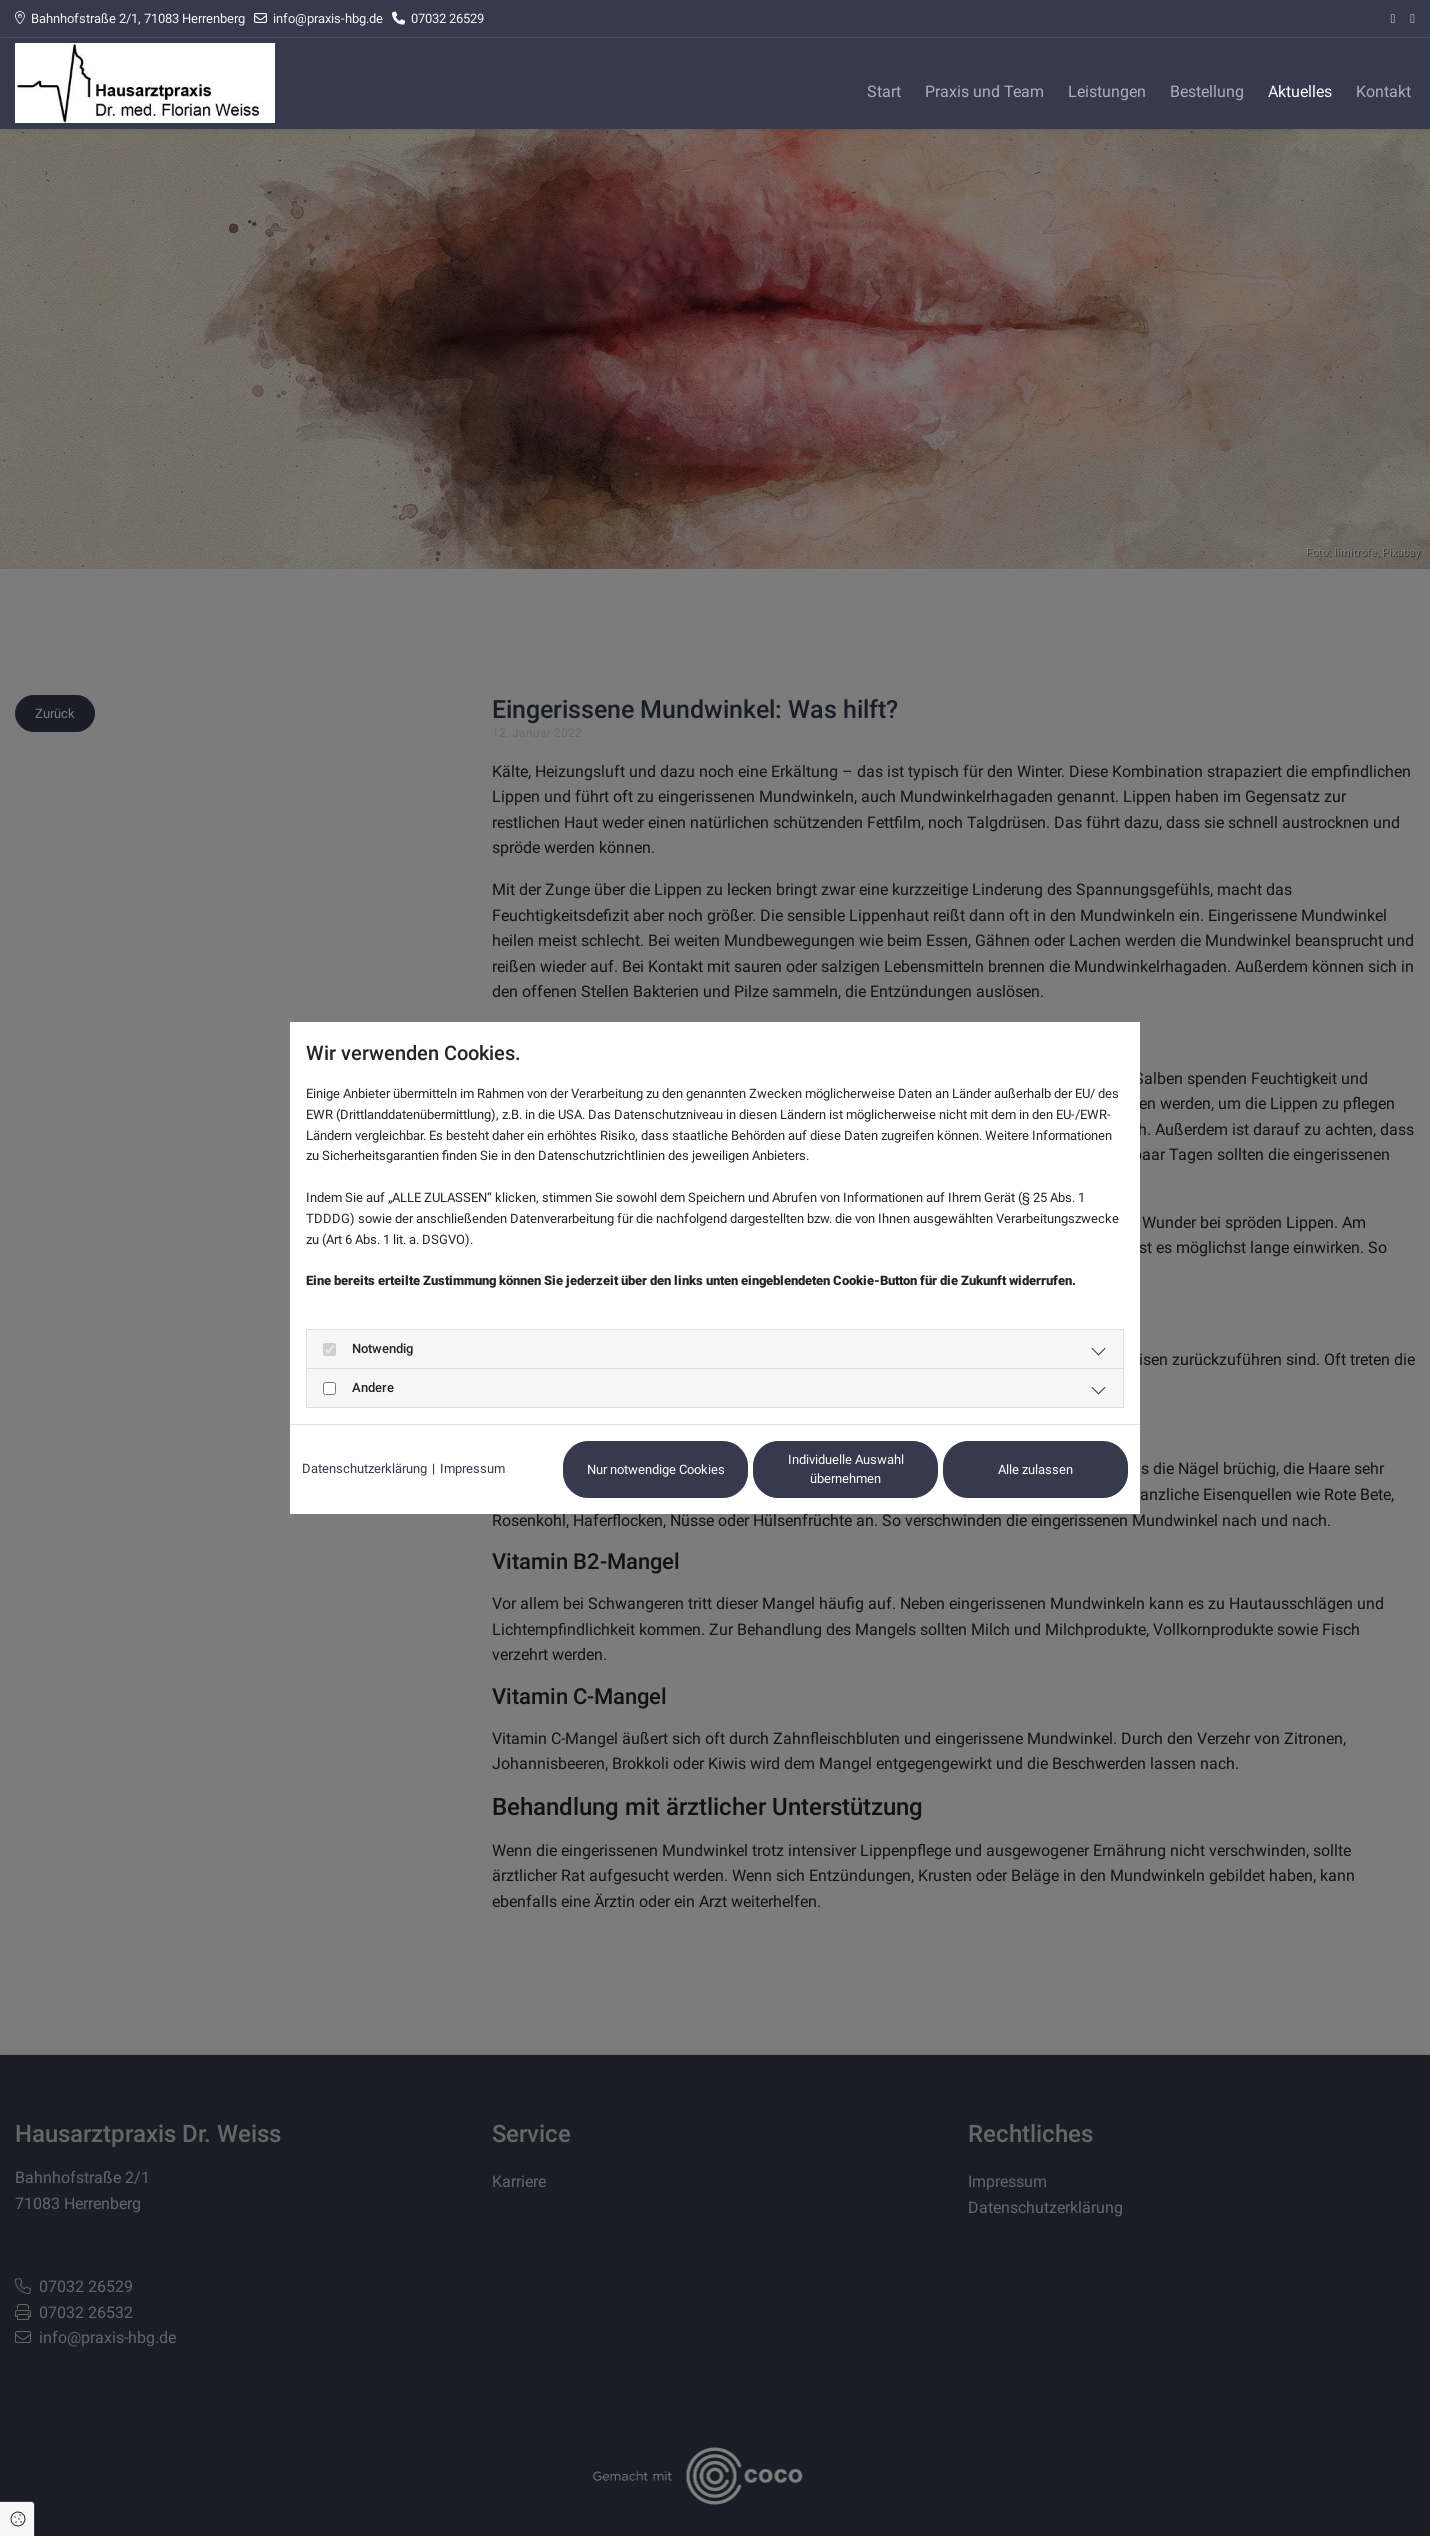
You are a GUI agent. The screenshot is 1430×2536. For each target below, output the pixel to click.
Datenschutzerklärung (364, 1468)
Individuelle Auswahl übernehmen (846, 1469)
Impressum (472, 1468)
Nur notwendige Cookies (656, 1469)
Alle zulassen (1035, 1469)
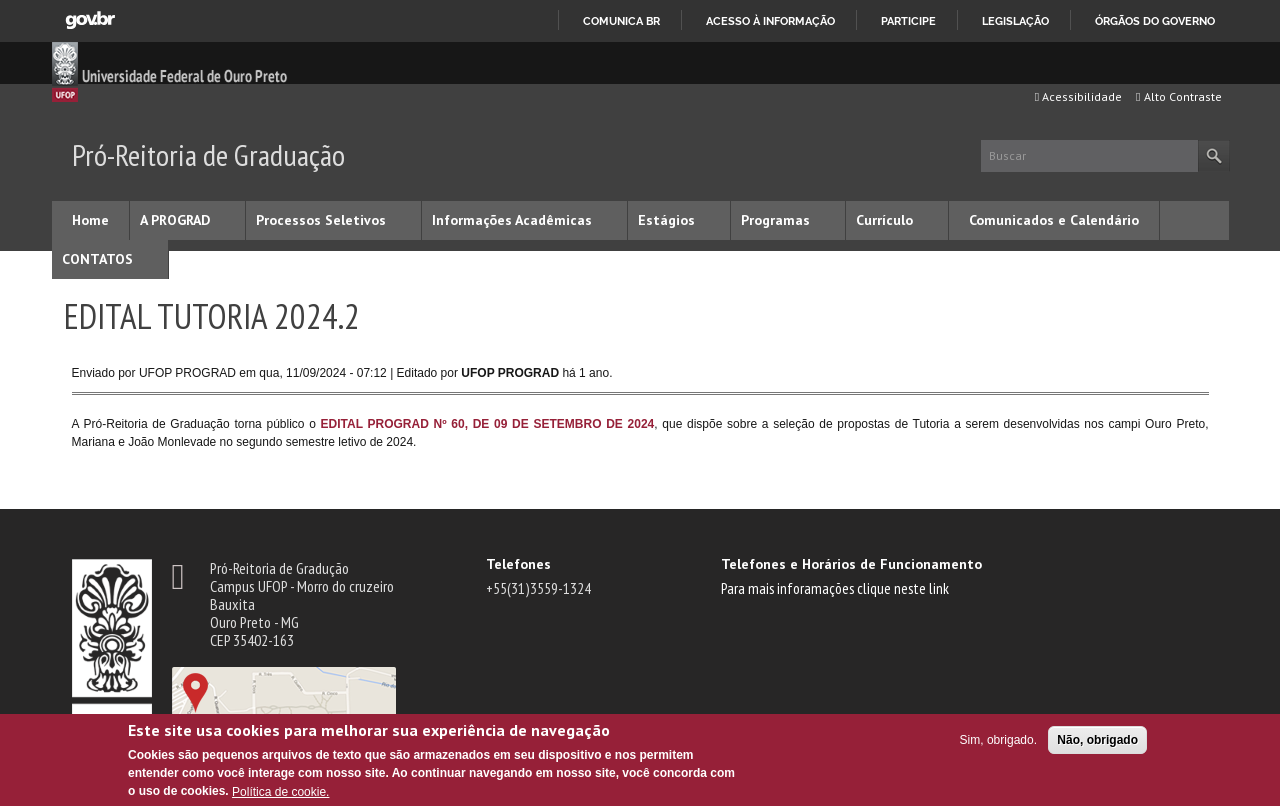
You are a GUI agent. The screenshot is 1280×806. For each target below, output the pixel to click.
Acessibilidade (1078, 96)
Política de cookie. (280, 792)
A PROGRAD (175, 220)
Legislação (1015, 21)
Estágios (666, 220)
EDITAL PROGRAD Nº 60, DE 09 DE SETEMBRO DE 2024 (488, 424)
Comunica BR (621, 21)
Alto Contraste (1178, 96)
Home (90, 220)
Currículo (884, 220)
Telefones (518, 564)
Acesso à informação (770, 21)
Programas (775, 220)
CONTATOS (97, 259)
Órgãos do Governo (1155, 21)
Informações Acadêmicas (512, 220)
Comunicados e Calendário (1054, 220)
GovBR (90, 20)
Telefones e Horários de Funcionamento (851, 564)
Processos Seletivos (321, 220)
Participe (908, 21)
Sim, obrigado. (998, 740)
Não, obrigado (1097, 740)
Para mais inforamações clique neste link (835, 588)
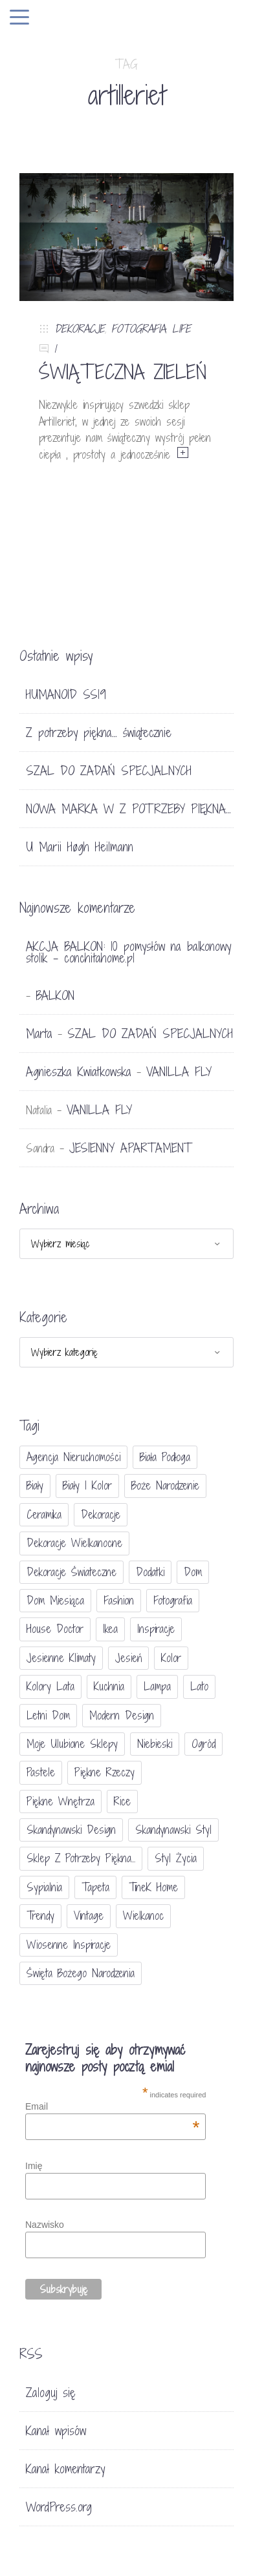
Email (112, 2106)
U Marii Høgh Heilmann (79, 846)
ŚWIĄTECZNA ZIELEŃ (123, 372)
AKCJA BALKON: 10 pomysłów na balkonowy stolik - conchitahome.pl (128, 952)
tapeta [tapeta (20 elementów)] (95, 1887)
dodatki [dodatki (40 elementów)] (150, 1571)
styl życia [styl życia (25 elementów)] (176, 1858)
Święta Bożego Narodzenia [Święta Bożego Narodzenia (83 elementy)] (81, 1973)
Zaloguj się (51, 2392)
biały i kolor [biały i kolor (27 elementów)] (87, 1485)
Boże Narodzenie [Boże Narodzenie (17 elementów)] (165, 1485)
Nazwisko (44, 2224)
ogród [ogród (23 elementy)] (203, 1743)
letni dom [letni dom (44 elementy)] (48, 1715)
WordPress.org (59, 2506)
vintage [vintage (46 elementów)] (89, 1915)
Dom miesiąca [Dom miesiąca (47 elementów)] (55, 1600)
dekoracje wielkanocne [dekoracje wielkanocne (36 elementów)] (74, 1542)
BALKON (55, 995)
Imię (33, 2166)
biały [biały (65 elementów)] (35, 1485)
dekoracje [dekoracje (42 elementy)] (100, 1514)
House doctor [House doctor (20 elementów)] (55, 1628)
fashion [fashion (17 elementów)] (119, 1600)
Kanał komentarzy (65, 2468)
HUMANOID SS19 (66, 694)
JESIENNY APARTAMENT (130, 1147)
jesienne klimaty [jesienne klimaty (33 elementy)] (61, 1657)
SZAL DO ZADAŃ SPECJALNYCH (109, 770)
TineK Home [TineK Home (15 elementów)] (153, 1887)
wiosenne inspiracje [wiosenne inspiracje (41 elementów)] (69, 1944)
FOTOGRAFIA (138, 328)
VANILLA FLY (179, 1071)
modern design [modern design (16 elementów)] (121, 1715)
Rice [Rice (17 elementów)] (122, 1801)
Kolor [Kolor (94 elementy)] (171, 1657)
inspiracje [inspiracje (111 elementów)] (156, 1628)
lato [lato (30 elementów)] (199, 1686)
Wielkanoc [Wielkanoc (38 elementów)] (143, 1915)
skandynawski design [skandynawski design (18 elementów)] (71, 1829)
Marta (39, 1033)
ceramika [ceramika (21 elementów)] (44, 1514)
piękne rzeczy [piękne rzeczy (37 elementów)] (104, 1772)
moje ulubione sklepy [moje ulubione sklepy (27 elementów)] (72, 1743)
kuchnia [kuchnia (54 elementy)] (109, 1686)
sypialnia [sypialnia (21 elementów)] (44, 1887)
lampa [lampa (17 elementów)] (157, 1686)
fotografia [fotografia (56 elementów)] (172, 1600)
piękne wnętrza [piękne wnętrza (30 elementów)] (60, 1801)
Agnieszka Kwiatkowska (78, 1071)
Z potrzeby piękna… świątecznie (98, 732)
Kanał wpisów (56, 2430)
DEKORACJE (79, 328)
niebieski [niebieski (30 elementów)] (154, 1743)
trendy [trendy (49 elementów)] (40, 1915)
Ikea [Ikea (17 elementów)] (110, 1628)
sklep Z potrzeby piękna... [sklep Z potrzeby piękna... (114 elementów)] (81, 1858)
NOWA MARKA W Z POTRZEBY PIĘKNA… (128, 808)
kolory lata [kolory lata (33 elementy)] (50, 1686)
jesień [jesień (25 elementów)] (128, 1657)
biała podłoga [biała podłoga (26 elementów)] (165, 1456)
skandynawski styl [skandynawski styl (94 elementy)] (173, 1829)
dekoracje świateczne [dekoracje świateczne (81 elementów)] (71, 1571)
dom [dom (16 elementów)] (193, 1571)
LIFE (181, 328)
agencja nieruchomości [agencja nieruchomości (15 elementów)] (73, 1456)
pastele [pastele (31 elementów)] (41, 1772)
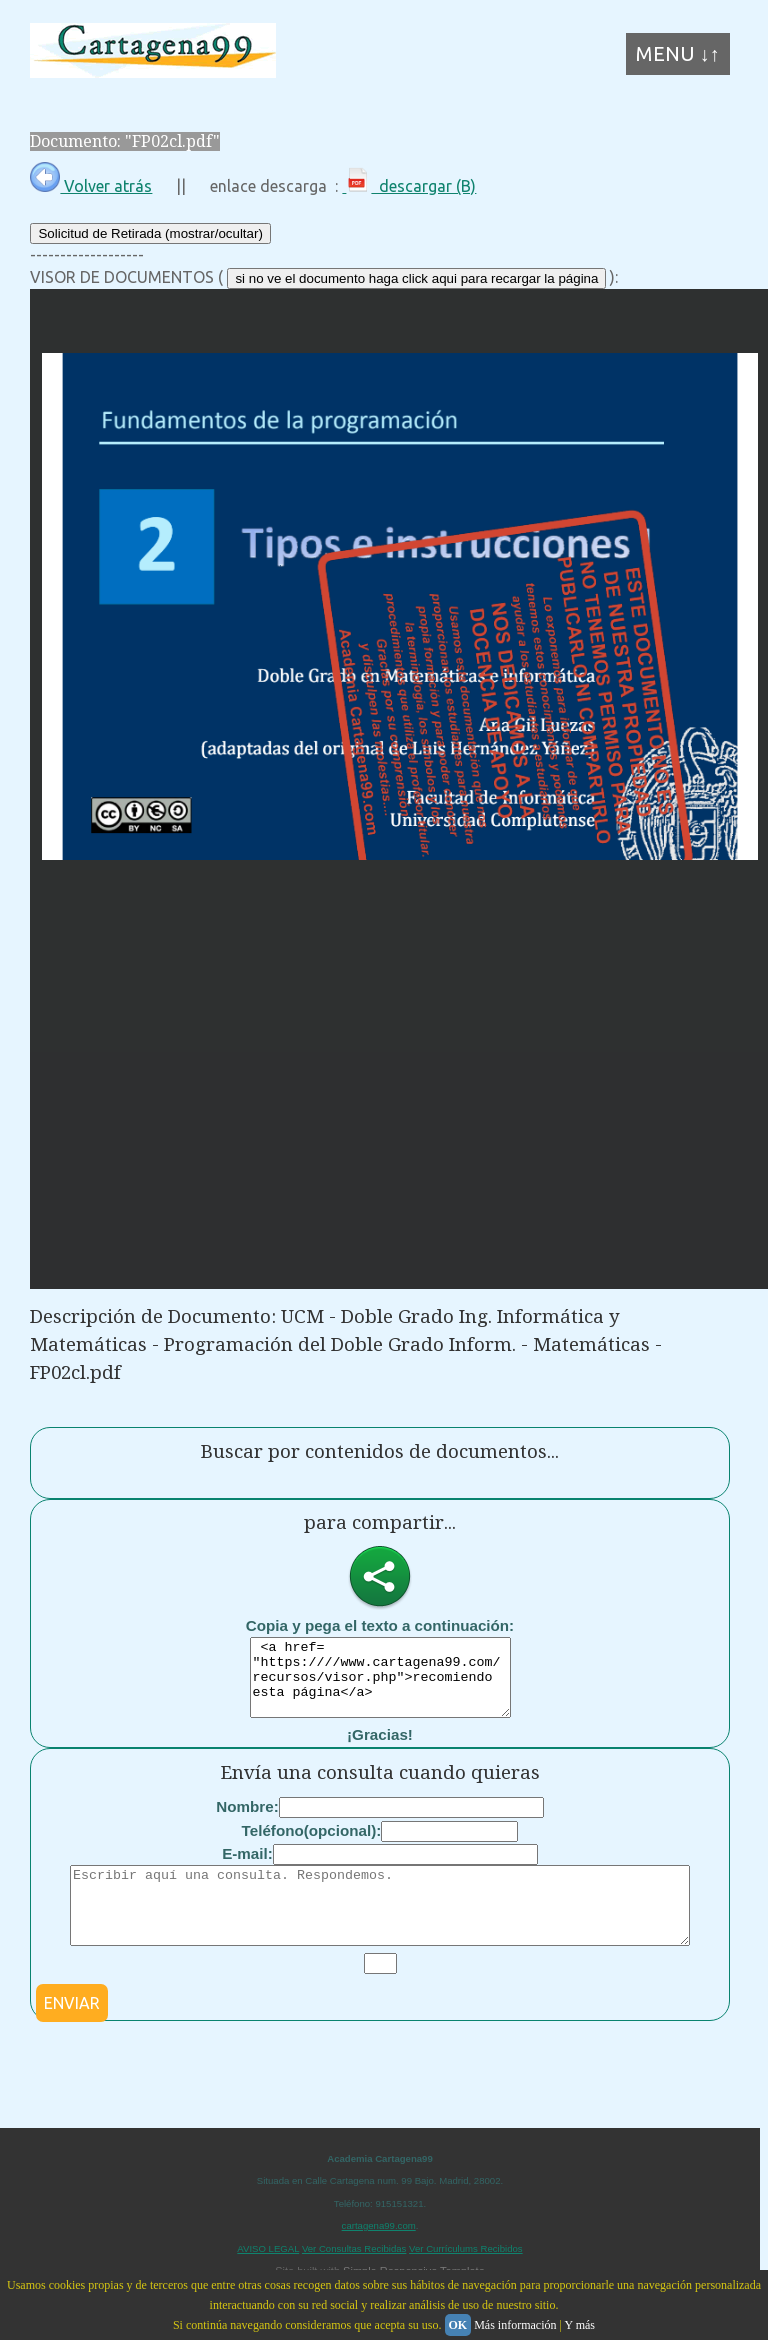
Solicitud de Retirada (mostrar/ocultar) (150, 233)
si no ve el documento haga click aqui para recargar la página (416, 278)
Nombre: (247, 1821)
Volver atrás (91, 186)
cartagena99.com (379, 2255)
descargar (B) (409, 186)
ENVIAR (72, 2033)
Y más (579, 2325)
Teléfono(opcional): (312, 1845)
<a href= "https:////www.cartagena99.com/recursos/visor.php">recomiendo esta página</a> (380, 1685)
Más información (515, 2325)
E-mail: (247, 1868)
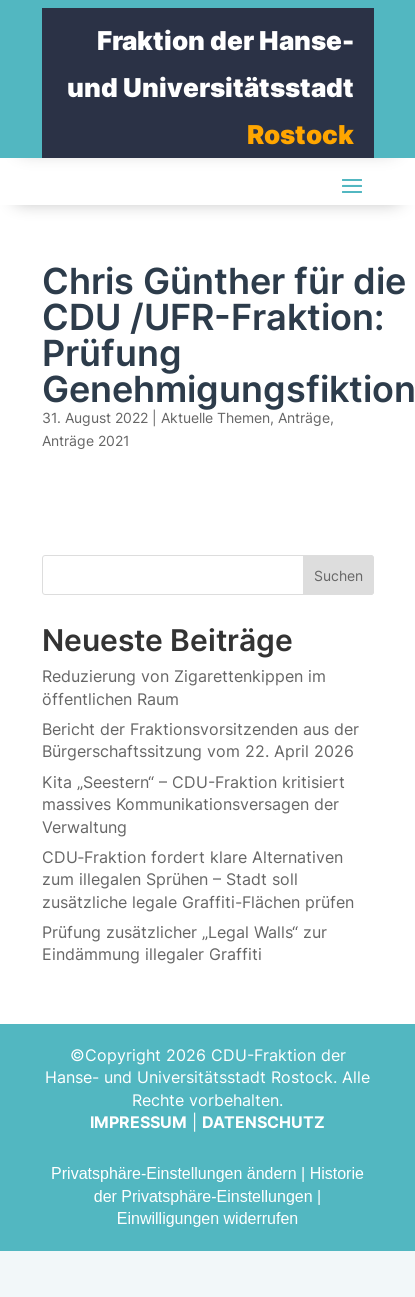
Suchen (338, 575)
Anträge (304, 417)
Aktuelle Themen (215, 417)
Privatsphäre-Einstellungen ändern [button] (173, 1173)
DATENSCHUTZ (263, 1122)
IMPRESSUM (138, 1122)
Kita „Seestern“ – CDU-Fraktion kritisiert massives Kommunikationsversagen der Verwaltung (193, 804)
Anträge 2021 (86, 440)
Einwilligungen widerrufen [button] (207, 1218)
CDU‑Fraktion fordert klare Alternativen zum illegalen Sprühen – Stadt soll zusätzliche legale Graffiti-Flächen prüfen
—————
◆ **Exercise directions**:
Retype exactly. Include each line from the start of the material through the line holding "Órgãos do Governo (1155, 21)", and leave the pictures out.

◆ **Answer to the problem**:
You are a GUI agent. The screenshot is 1430×2536. For each target below, output the pixel to click.
Datenschutzerklärung (364, 1468)
Individuelle Auswahl übernehmen (846, 1469)
Impressum (472, 1468)
Nur notwendige Cookies (656, 1469)
Alle zulassen (1035, 1469)
You are a GUI agent. The screenshot is 1280×806. For each target below, output the pixel to click.
Acessibilidade (1078, 96)
Política de cookie. (280, 792)
A PROGRAD (175, 220)
Legislação (1015, 21)
Estágios (666, 220)
EDITAL PROGRAD Nº 60, DE 09 DE SETEMBRO DE 2024 (488, 424)
Comunica BR (621, 21)
Alto Contraste (1178, 96)
Home (90, 220)
Currículo (884, 220)
Telefones (518, 564)
Acesso à informação (770, 21)
Programas (775, 220)
CONTATOS (97, 259)
Órgãos do Governo (1155, 21)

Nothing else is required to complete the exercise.